Cause of Device-Related Incident
Device factors; User errors

Clinical Specialty or Hospital Department
Clinical Laboratory; Clinical/Biomedical Engineering; Infection Control

Device Factors
Design / labeling error; Device failure; Improper maintenance, testing, repair, or lack or failure of incoming inspection; Manufacturing error

Document Type
Hazard Reports

External Factors
*Not stated

Mechanism of Injury or Death
Exposure to airborne infectious agents; Exposure to bloodborne pathogens

Support System Failures
*Not stated

Tampering and/or Sabotage
*Not stated

User Errors
Inappropriate reliance on an automated feature; Incorrect clinical use

Centrifuges [10-778]; Centrifuges, Tabletop [10-780]
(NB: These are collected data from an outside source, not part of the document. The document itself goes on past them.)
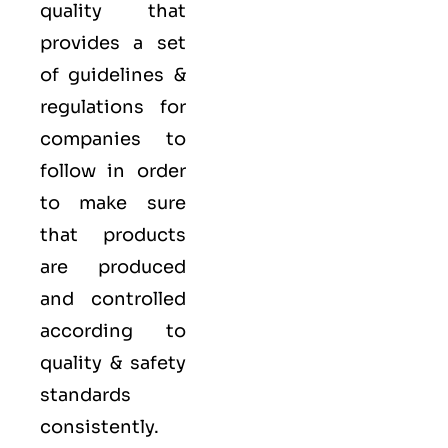
quality that
provides a set
of guidelines &
regulations for
companies to
follow in order
to make sure
that products
are produced
and controlled
according to
quality
& safety
standards
consistently.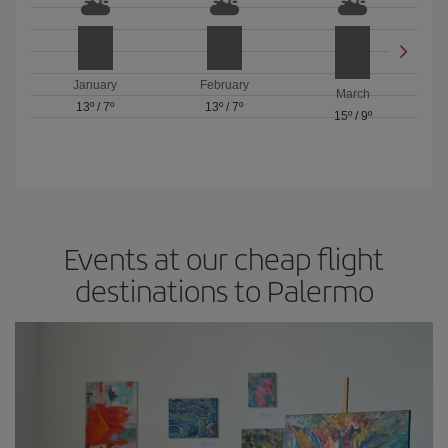
January
February
March
13º
/
7º
13º
/
7º
15º
/
9º
Events at our cheap flight
destinations to Palermo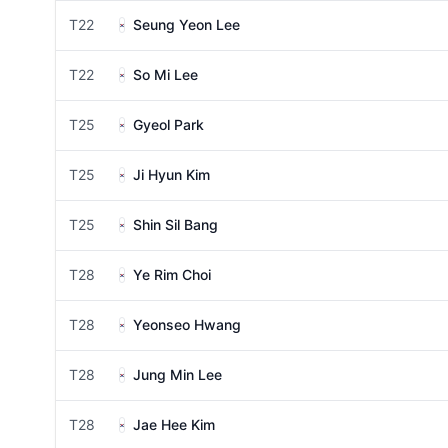
T22
Seung Yeon Lee
T22
So Mi Lee
T25
Gyeol Park
T25
Ji Hyun Kim
T25
Shin Sil Bang
T28
Ye Rim Choi
T28
Yeonseo Hwang
T28
Jung Min Lee
T28
Jae Hee Kim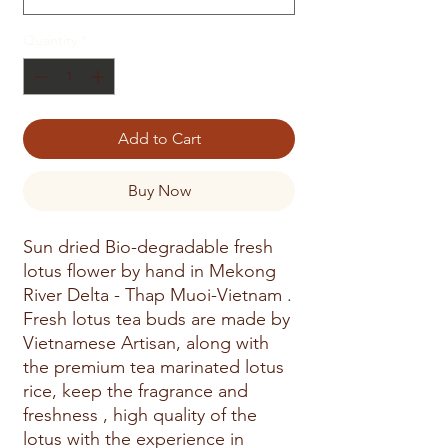
Quantity
*
Add to Cart
Buy Now
Sun dried Bio-degradable fresh
lotus flower by hand in Mekong
River Delta - Thap Muoi-Vietnam .
Fresh lotus tea buds are made by
Vietnamese Artisan, along with
the premium tea marinated lotus
rice, keep the fragrance and
freshness , high quality of the
lotus with the experience in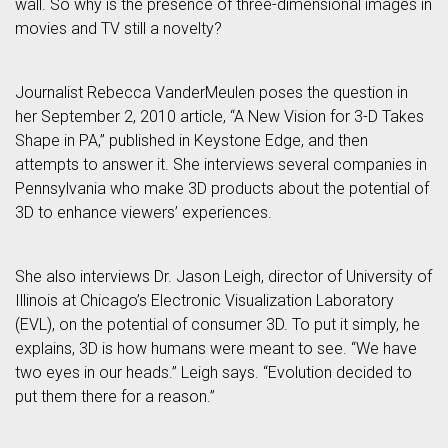
wall. So why is the presence of three-dimensional images in
movies and TV still a novelty?
Journalist Rebecca VanderMeulen poses the question in
her September 2, 2010 article, “A New Vision for 3-D Takes
Shape in PA,” published in Keystone Edge, and then
attempts to answer it. She interviews several companies in
Pennsylvania who make 3D products about the potential of
3D to enhance viewers’ experiences.
She also interviews Dr. Jason Leigh, director of University of
Illinois at Chicago’s Electronic Visualization Laboratory
(EVL), on the potential of consumer 3D. To put it simply, he
explains, 3D is how humans were meant to see. “We have
two eyes in our heads.” Leigh says. “Evolution decided to
put them there for a reason.”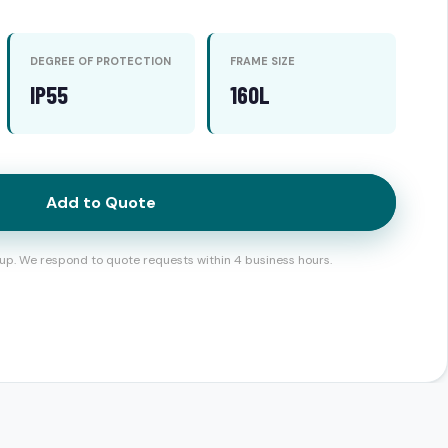
DEGREE OF PROTECTION
FRAME SIZE
IP55
160L
Add to Quote
up. We respond to quote requests within 4 business hours.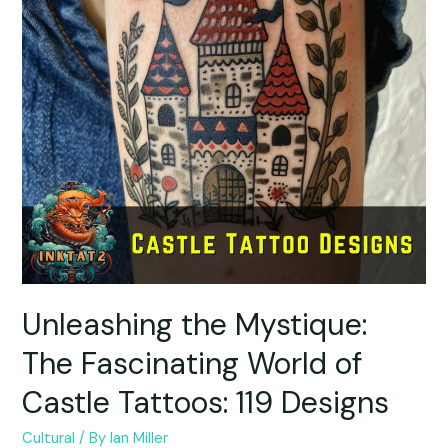
Unleashing the Mystique:
The Fascinating World of
Castle Tattoos: 119 Designs
Cultural
/ By
Ian Miller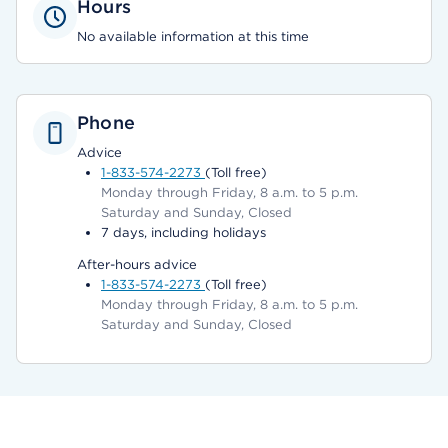
Hours
No available information at this time
Phone
Advice
1-833-574-2273
(Toll free)
Monday through Friday, 8 a.m. to 5 p.m.
Saturday and Sunday, Closed
7 days, including holidays
After-hours advice
1-833-574-2273
(Toll free)
Monday through Friday, 8 a.m. to 5 p.m.
Saturday and Sunday, Closed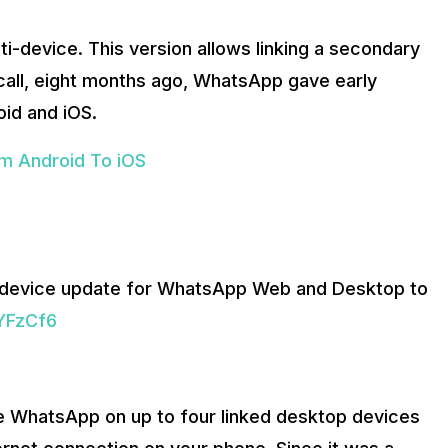
ti-device. This version allows linking a secondary
all, eight months ago, WhatsApp gave early
oid and iOS.
m Android To iOS
-device update for WhatsApp Web and Desktop to
GYFzCf6
se WhatsApp on up to four linked desktop devices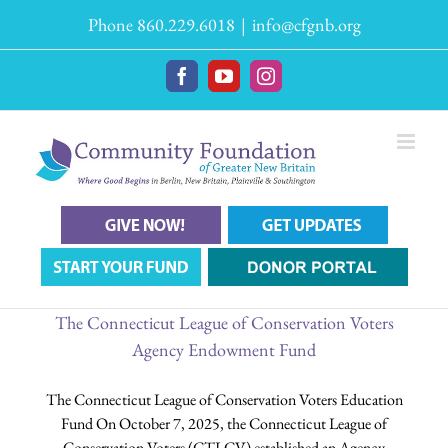
Skip
Phone 860.229.6018
|
info@cfgnb.org
to
content
Facebook
YouTube
Instagram
The Connecticut League of Conservation Voters
Agency Endowment Fund
The Connecticut League of Conservation Voters Education
Fund On October 7, 2025, the Connecticut League of
Conservation Voters (CTLCV) established an Agency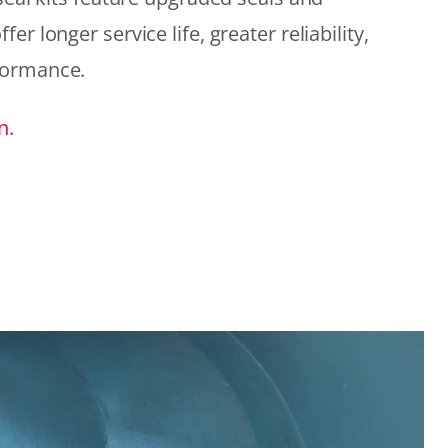
r longer service life, greater reliability,
formance.
n.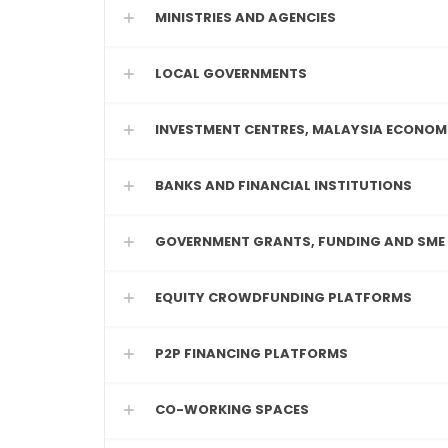
MINISTRIES AND AGENCIES
LOCAL GOVERNMENTS
INVESTMENT CENTRES, MALAYSIA ECONOM
BANKS AND FINANCIAL INSTITUTIONS
GOVERNMENT GRANTS, FUNDING AND SME
EQUITY CROWDFUNDING PLATFORMS
P2P FINANCING PLATFORMS
CO-WORKING SPACES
Hazard Report Summary [Health Devices Apr 1995;24(4):158-9]


We have received numerous reports from member hospitals of exposure to bloodborne pathogens from blood and glass sprayed from beneath the lid of centrifuges. Since the time of publication of our Hazard Report Summary, "Centrifuges," in Health Devices 21(12), December 1992, we continue to receive numerous requests for information concerning the safety of and purchasing considerations for centrifuges.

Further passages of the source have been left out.